(Listed records)

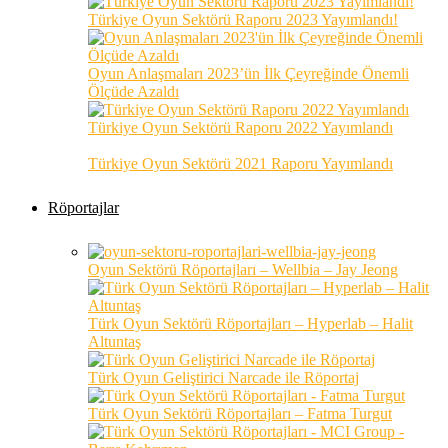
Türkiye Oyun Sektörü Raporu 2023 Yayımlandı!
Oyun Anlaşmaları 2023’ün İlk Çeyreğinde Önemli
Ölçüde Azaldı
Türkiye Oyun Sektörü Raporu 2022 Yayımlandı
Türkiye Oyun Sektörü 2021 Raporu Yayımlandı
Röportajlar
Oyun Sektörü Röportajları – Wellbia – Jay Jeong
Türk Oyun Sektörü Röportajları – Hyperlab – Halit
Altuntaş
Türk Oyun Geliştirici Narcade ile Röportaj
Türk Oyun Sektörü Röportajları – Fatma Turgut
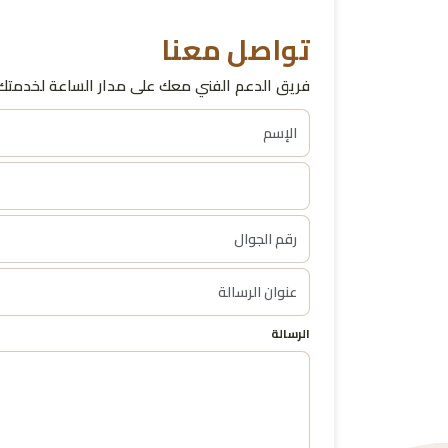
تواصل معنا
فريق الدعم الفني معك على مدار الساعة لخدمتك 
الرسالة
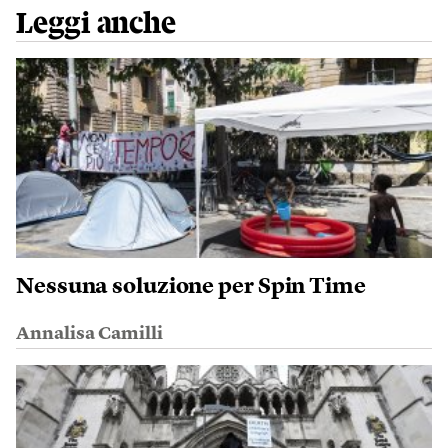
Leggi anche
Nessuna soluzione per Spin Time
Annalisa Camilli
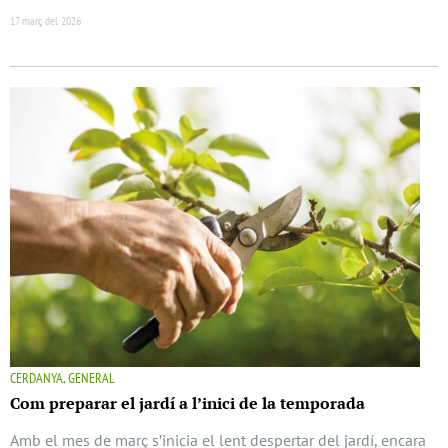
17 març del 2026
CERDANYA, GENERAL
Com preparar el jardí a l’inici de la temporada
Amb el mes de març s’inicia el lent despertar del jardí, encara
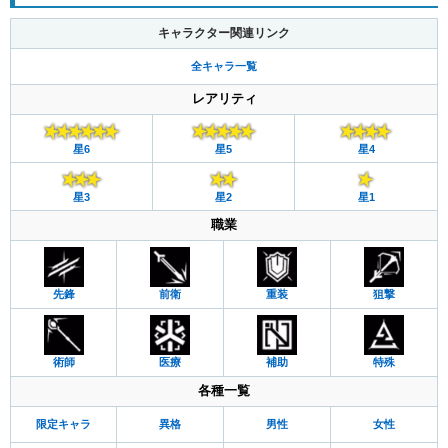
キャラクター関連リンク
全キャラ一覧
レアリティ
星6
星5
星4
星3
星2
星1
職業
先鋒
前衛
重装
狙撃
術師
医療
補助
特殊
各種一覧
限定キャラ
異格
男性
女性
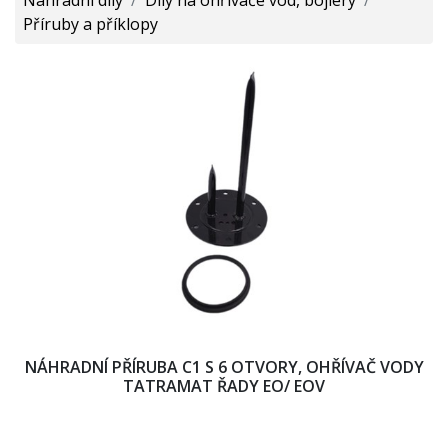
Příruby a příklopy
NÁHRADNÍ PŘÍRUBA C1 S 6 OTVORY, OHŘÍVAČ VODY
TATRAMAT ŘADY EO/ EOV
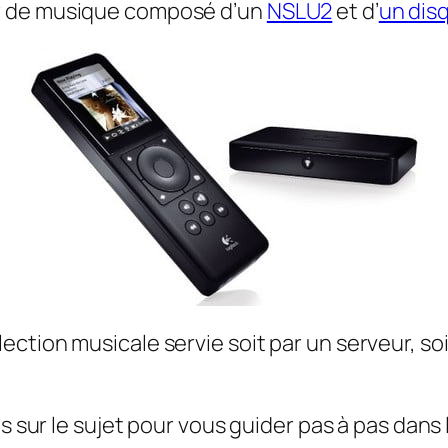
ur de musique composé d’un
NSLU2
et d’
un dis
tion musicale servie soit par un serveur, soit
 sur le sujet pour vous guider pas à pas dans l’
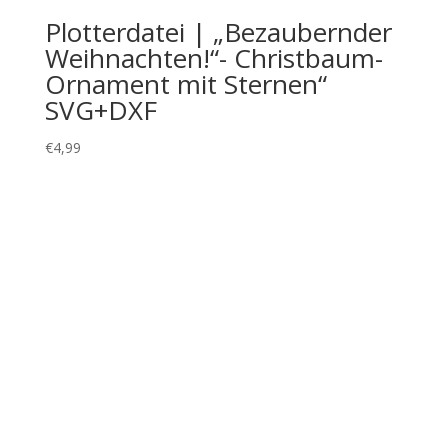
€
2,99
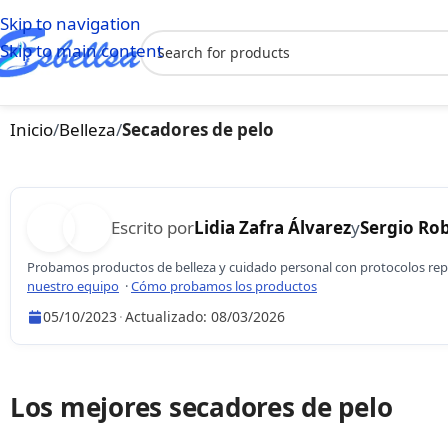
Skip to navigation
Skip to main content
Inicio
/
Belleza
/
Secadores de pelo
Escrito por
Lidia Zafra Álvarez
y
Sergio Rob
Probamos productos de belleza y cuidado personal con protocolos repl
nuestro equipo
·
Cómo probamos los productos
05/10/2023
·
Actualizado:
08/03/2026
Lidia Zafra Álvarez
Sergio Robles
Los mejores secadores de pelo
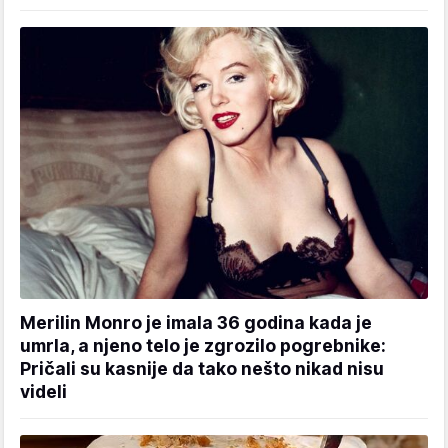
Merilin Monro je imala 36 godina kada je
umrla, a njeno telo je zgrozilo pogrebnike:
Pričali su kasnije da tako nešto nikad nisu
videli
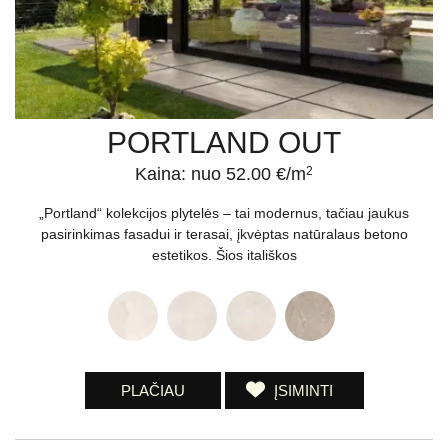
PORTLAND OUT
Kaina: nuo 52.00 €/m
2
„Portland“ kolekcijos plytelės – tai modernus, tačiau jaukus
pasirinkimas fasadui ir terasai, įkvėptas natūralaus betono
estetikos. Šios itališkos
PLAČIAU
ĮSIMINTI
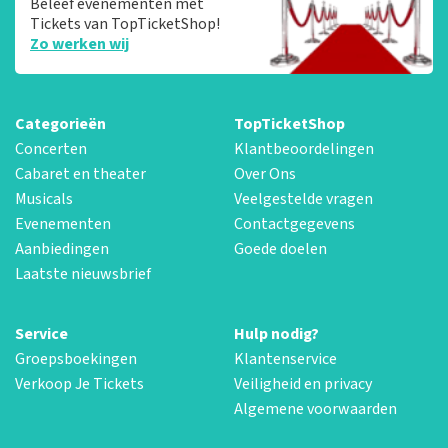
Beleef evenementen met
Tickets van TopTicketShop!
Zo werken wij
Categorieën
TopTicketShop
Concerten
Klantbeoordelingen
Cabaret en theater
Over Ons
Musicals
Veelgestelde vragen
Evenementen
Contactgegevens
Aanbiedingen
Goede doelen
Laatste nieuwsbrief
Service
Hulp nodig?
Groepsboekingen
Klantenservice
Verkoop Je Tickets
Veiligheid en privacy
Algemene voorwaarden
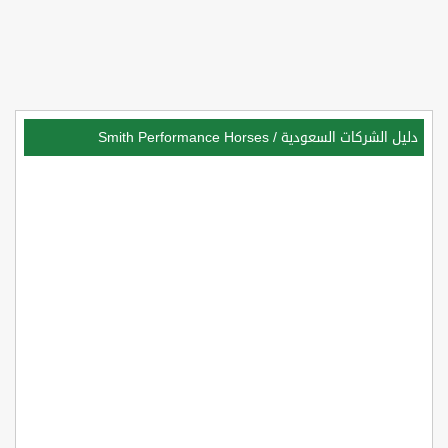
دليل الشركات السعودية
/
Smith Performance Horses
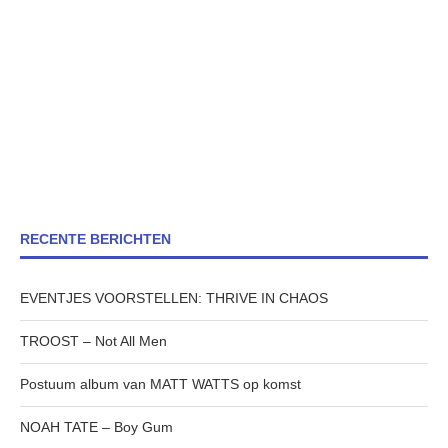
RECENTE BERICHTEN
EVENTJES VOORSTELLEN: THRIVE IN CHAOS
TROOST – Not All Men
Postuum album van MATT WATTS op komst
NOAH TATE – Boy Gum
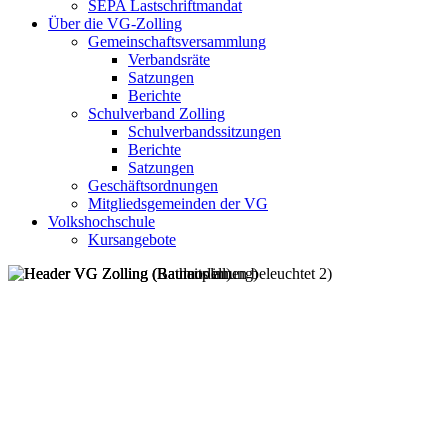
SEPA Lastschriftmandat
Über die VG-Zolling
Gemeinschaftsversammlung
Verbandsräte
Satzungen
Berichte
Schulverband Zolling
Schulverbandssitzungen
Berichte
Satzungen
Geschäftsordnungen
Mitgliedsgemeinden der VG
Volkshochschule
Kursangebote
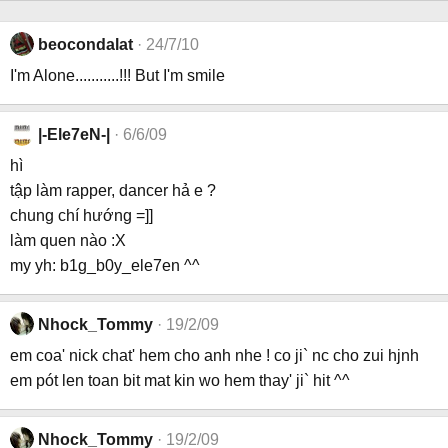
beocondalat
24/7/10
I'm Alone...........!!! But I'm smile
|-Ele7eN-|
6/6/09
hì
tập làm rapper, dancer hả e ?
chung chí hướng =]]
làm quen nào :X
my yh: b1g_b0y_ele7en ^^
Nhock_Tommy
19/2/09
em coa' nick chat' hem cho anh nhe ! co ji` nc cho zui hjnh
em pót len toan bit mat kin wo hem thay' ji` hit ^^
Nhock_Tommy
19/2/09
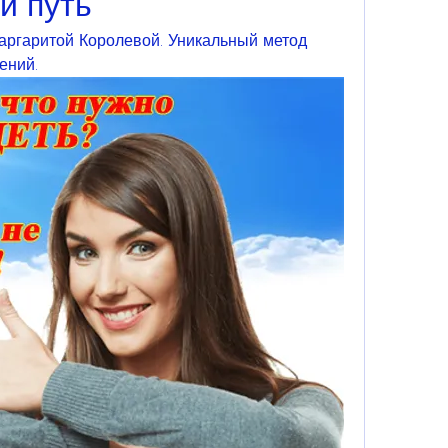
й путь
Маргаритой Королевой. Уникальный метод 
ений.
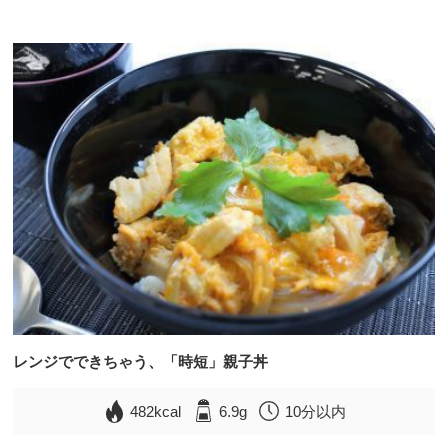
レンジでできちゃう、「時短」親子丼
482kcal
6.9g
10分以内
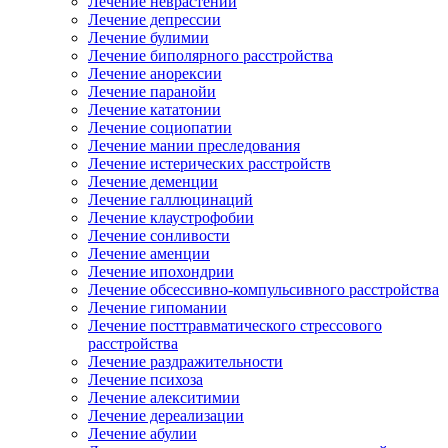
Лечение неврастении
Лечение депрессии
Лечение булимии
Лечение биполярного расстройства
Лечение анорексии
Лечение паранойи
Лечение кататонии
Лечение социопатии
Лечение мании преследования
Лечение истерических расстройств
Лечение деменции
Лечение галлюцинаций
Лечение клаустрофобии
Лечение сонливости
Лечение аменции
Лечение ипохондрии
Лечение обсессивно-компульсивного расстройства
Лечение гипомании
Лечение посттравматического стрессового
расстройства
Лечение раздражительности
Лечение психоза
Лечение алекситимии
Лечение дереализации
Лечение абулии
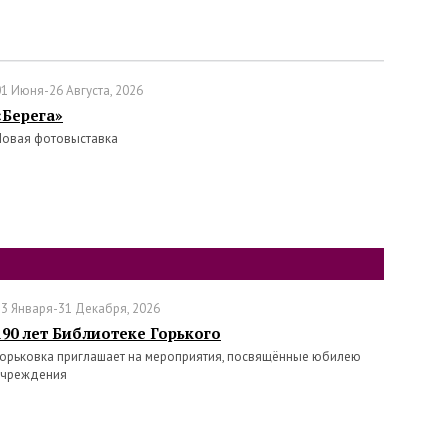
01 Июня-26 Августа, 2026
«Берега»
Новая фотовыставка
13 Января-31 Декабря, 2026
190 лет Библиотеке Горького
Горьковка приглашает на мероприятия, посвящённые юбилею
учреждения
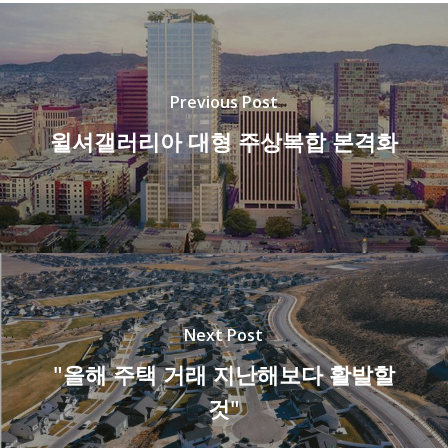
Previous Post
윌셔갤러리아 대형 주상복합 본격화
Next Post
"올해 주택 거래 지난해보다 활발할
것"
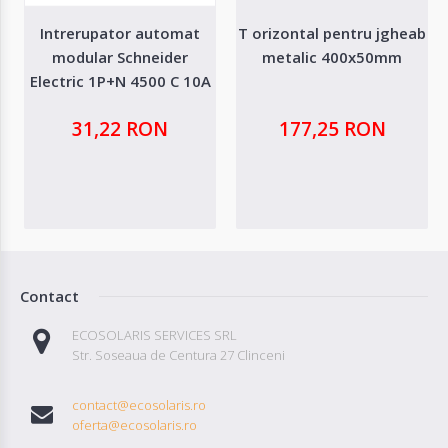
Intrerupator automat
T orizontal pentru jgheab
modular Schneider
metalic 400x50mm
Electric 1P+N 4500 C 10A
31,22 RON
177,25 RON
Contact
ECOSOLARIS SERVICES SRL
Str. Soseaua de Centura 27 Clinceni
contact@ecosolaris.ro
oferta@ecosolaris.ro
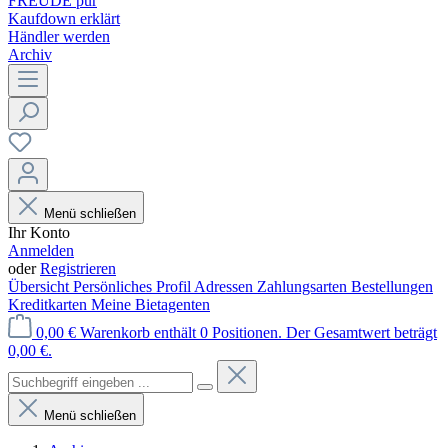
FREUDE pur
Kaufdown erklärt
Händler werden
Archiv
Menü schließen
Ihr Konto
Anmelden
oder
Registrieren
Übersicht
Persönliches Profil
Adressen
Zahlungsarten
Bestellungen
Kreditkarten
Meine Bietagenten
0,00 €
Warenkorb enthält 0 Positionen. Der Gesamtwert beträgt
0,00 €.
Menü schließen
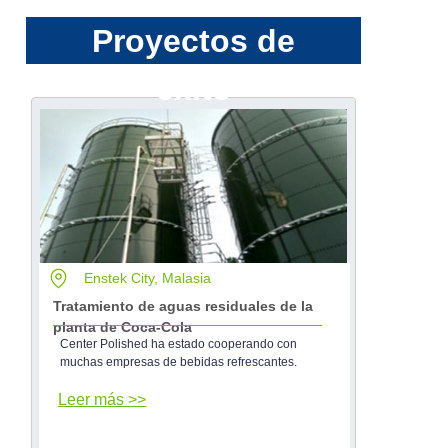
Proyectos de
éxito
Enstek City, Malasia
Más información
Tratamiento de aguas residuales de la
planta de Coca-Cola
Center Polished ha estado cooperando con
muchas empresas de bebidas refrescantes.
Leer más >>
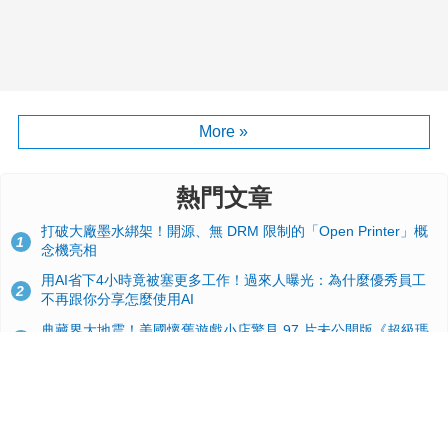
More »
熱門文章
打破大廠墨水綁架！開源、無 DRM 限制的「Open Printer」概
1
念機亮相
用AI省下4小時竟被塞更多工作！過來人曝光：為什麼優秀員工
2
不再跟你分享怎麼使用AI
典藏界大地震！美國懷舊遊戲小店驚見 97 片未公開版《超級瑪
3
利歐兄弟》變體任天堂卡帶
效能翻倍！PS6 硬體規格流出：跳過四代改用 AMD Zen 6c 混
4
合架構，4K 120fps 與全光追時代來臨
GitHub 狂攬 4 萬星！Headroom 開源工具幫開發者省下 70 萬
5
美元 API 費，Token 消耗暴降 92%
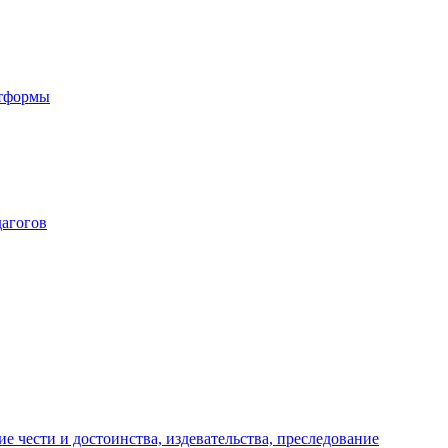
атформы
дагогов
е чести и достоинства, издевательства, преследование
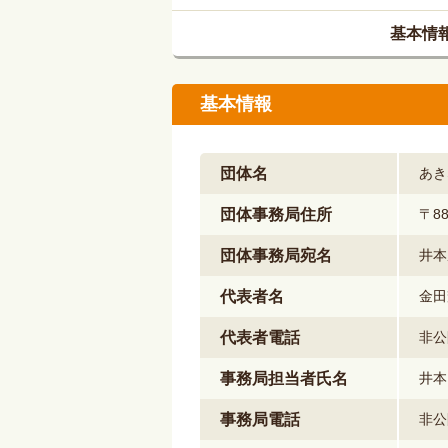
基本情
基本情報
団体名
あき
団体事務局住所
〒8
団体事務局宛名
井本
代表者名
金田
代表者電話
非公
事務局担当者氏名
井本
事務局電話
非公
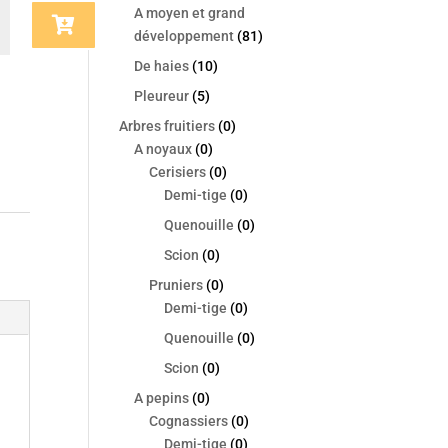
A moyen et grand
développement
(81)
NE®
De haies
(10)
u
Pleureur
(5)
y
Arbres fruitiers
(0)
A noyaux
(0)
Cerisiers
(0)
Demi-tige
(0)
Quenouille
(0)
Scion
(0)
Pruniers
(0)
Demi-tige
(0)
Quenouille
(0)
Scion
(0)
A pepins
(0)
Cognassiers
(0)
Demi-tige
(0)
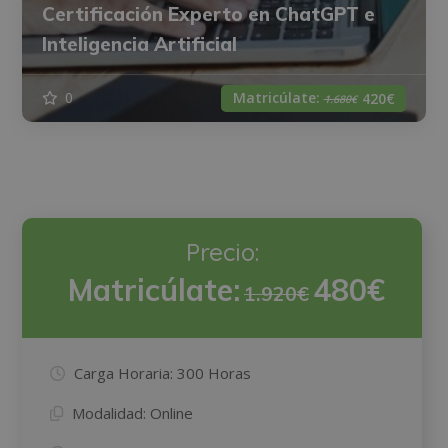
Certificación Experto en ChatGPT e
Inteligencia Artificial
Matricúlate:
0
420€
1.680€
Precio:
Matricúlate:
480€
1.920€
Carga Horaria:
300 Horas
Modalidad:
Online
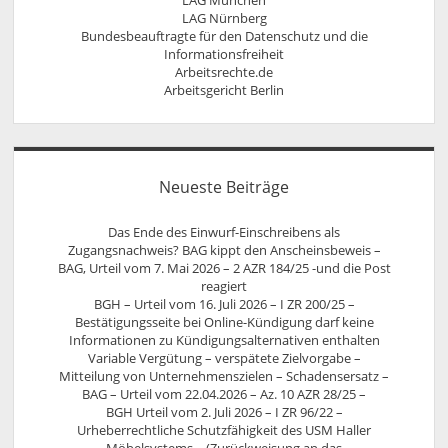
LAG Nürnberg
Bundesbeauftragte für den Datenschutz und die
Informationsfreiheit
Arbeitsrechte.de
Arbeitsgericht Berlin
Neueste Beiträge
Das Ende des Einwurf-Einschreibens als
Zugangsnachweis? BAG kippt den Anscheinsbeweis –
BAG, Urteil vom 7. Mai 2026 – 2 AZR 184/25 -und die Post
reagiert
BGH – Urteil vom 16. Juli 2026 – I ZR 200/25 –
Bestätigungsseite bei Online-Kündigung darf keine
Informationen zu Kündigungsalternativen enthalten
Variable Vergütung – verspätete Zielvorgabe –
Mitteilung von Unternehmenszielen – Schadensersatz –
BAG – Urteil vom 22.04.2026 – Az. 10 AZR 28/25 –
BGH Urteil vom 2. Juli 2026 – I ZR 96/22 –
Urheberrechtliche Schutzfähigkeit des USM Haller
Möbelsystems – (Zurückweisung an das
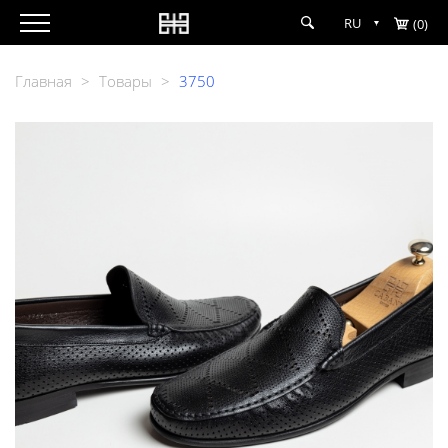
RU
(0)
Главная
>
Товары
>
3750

(Problem to solve) Here the job is to output the lines from the top of the listing through the line holding "Com preparar el", word for word and without pictures.

(Reply to the exercise)
Türkiye Oyun Sektörü Raporu 2023 Yayımlandı!
Oyun Anlaşmaları 2023’ün İlk Çeyreğinde Önemli
Ölçüde Azaldı
Türkiye Oyun Sektörü Raporu 2022 Yayımlandı
Türkiye Oyun Sektörü 2021 Raporu Yayımlandı
Röportajlar
Oyun Sektörü Röportajları – Wellbia – Jay Jeong
Türk Oyun Sektörü Röportajları – Hyperlab – Halit
Altuntaş
Türk Oyun Geliştirici Narcade ile Röportaj
Türk Oyun Sektörü Röportajları – Fatma Turgut
تواصل معنا
فريق الدعم الفني معك على مدار الساعة لخدمتك 
الرسالة
Leggi anche
Nessuna soluzione per Spin Time
Annalisa Camilli
17 març del 2026
CERDANYA, GENERAL
Com preparar el jardí a l’inici de la temporada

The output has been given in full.